— The task —
Going down the data below, set down exactly the line with "excelência." and each line after it through the line with "conhecimento, à mestria e ao saber"; no other lines.

### Data for processing

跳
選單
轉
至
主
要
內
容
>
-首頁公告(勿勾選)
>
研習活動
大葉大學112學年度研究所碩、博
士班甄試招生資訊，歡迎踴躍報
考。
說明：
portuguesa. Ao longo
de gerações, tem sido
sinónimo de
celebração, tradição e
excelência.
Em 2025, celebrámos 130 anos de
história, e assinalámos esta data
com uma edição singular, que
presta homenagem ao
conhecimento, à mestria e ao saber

######
### Data for processing

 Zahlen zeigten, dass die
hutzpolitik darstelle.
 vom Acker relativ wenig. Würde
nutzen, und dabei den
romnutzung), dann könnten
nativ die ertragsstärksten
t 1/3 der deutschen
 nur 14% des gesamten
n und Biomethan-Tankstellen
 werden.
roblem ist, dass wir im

######

— Problem solution —
excelência.
Em 2025, celebrámos 130 anos de
história, e assinalámos esta data
com uma edição singular, que
presta homenagem ao
conhecimento, à mestria e ao saber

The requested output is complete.